A WeWork spokesperson declined to comment on Neumann’s filing.

Cash Needed

WeWork has said in a recent filing that it may need “a $400 million capital contribution” when it exits bankruptcy and said it has administrative claims, including rents it owes to landlords, of about $443 million.

The company’s cash balance had declined to $89.6 million at the end of February from $113.3 million at the start of the month as operating expenses in February alone were more than the revenue it generated.

Ciara Foster, an attorney for Kirkland & Ellis representing WeWork, said in a court hearing Tuesday that any path forward for WeWork would require it to work with SoftBank.

The Japanese investment firm “is critical to the deal,” Foster said.

SoftBank hasn’t responded to CoStar News’ requests to comment.

While WeWork, according to Neumman's Flow group, may have been less than lukewarm to its offers, WeWork’s official committee of unsecured creditors, which includes landlords, and a separate group of noteholders, have argued that WeWork should entertain or hear proposals from Flow.

WeWork should “be entertaining the third-party proposal,” Kristopher Hansen, a lawyer for law firm Paul Hastings that represents the committee of unsecured creditors, said in the court hearing last week.

The panel said in March it’s seeking bankruptcy court approval to sue SoftBank and related parties to help recover hundreds of millions of dollars for landlords and its other unsecured creditors.

WeWork projected in a filing recently that it will turn profitable next year after emerging from bankruptcy protection. The company has been renegotiating leases with landlords to cut its lease burden, the biggest challenge to WeWork becoming profitable.

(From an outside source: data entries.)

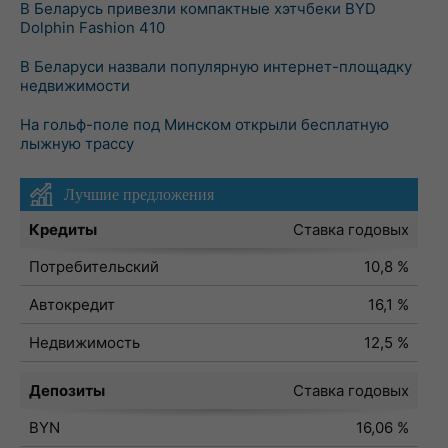
В Беларусь привезли компактные хэтчбеки BYD
Dolphin Fashion 410
В Беларуси назвали популярную интернет-площадку
недвижимости
На гольф-поле под Минском открыли бесплатную
лыжную трассу
Лучшие предложения
Кредиты
Ставка годовых
Потребительский
10,8 %
Автокредит
16,1 %
Недвижимость
12,5 %
Депозиты
Ставка годовых
BYN
16,06 %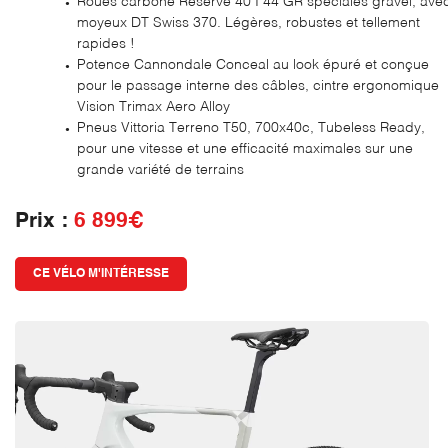
Roues carbone Reserve 40 I 44 GR spéciales gravel, ave
moyeux DT Swiss 370. Légères, robustes et tellement
rapides !
Potence Cannondale Conceal au look épuré et conçue
pour le passage interne des câbles, cintre ergonomique
Vision Trimax Aero Alloy
Pneus Vittoria Terreno T50, 700x40c, Tubeless Ready,
pour une vitesse et une efficacité maximales sur une
grande variété de terrains
Prix :
6 899€
CE VÉLO M'INTÉRESSE
UNE QUESTI
ACCUEIL
SERVICES
01 39 90 01 
VÉLOS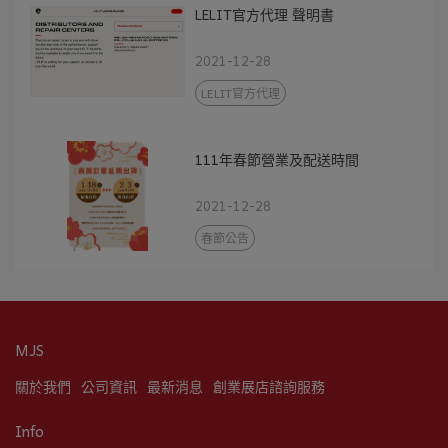
LELIT官方代理 聲明書
2021-12-28
LELIT官方代理
111年春節營業及配送時間
2021-12-28
春節公告
MJS
關於我們
公司資訊
最新消息
創業展店諮詢服務
Info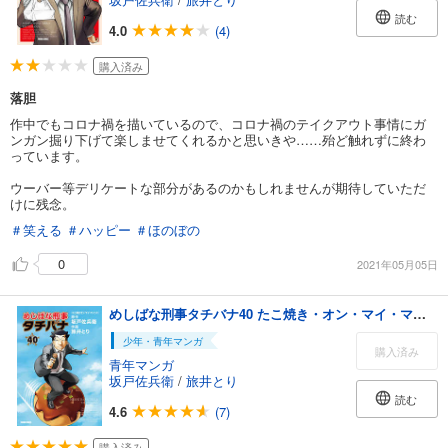
読む
4.0
(4)
購入済み
落胆
作中でもコロナ禍を描いているので、コロナ禍のテイクアウト事情にガ
ンガン掘り下げて楽しませてくれるかと思いきや……殆ど触れずに終わ
っています。
ウーバー等デリケートな部分があるのかもしれませんが期待していただ
けに残念。
＃笑える
＃ハッピー
＃ほのぼの
0
2021年05月05日
めしばな刑事タチバナ40 たこ焼き・オン・マイ・マインド
少年・青年マンガ
購入済み
青年マンガ
坂戸佐兵衛
/
旅井とり
読む
4.6
(7)
購入済み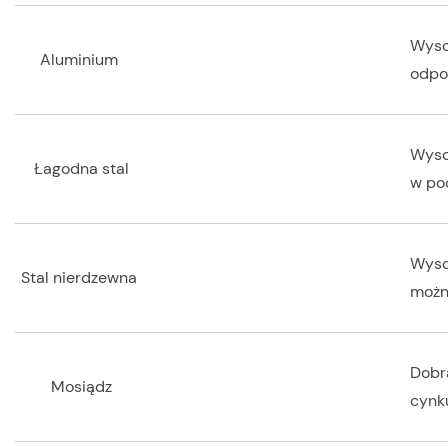
Wyso
Aluminium
odpo
Wyso
Łagodna stal
w po
Wyso
Stal nierdzewna
możn
Dobra
Mosiądz
cynk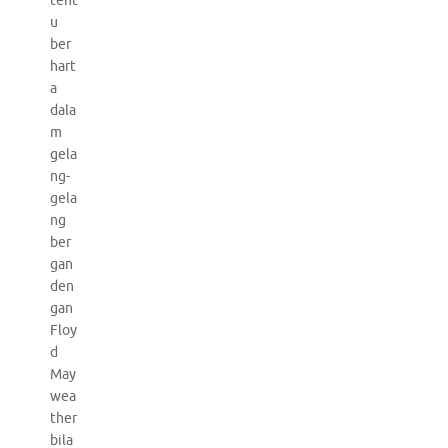
tent
u
ber
hart
a
dala
m
gela
ng-
gela
ng
ber
gan
den
gan
Floy
d
May
wea
ther
bila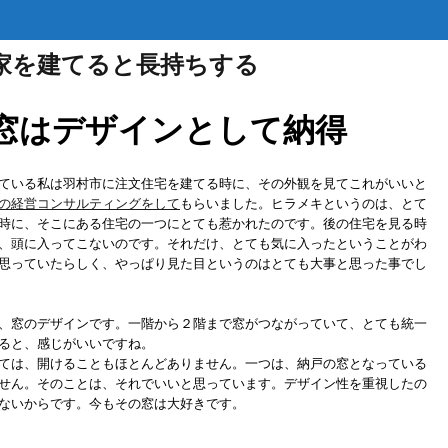
家を建てると長持ちする
窓はデザインとして納得
ている私は羽村市に注文住宅を建てる時に、その外観を見てこれがいいと
の経営コンサルティングをして
もらいました。ヒラメキというのは、とて
時に、そこにある住宅の一つにとても惹かれたのです。後の住宅を見る時
、頭に入ってこないのです。それだけ、とても気に入ったということがわ
思っていたらしく、やっぱり見た目というのはとても大事と思った事でし
、窓のデザインです。一階から２階まで窓がつながっていて、とても統一
ると、感じがいいですね。
ては、開けることもほとんどありません。一つは、納戸の窓となっている
せん。そのことは、それでいいと思っています。デザイン性を重視したの
ないからです。今もその窓は大好きです。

The company has said revamping its real estate portfolio is expected to result in the "elimination of over $8 billion in total future rent commitments." WeWork said it’s expected to end this year with 335 locations, 297,319 members. and an occupancy rate of 76%. By the end of 2028, it expects the occupancy rate to rise to 85%.

A bankruptcy court hearing is scheduled Monday.

WeWork is a tenant in a Virginia building CoStar Group acquired earlier this year, making CoStar a creditor in the case.